Anrep effect

From WikiMD's Wellness Encyclopedia

The Anrep effect is an autoregulation method in which myocardial contractility increases with afterload. It was experimentally determined that increasing afterload caused a proportional linear increase in ventricular inotropy.[1]

This effect is found in denervated heart preparations, such as the Starling Preparation, and as such, represents an intrinsic autoregulation mechanism.

The Anrep effect is named after Russian physiologist Gleb von Anrep,[2] who described it in 1912.

Functionally, the Anrep effect allows the heart to compensate for an increased end-systolic volume present and the decreased stroke volume that occurs when aortic blood pressure increases. Without the Anrep effect, an increase in aortic blood pressure would create a decrease in stroke volume that would compromise circulation to peripheral and visceral tissues.

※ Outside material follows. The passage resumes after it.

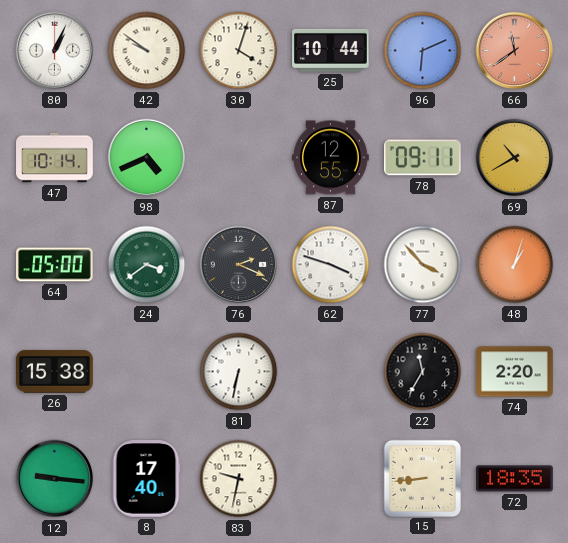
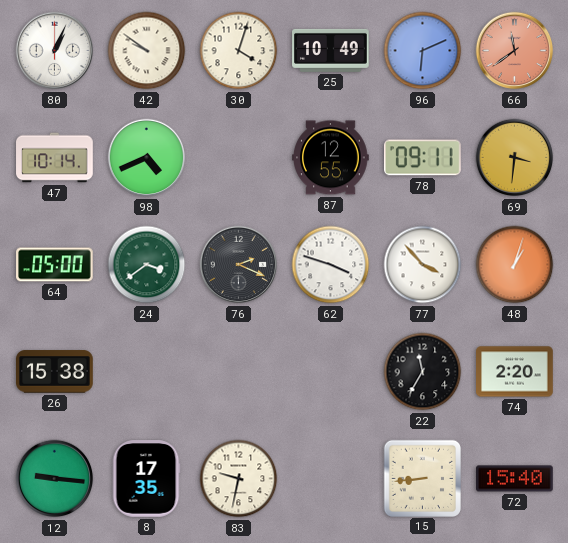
25: 10:44 -> 10:49
69: 10:40 -> 3:31
81: 6:32 -> none
8: 17:40 -> 17:35
72: 18:35 -> 15:40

Sustained myocardial stretch activates tension dependent Na+/H+ exchangers, bringing Na+ ions into the sarcolemma. This increase in Na+ in the sarcolemma reduces the Na+ gradient exploited by sodium-calcium exchanger (NCX) and stops them from working effectively. Ca2+ ions accumulate inside the sarcolemma as a result and are uptaken by sarco/endoplasmic reticulum Ca2+-ATPase (SERCA) pumps. Calcium induced calcium release (CICR) from the sarcoplasmic reticulum is increased upon stimulation of the cardiac myocyte by an action potential. This leads to an increase in the force of contraction of the cardiac muscle to try and increase stroke volume and cardiac output to maintain tissue perfusion.

On the other hand, it has been proposed that the Anrep effect may be a spurious effect resulting from the recovery of the myocardium from a transient ischemia arising from the abrupt increase in blood pressure.[3]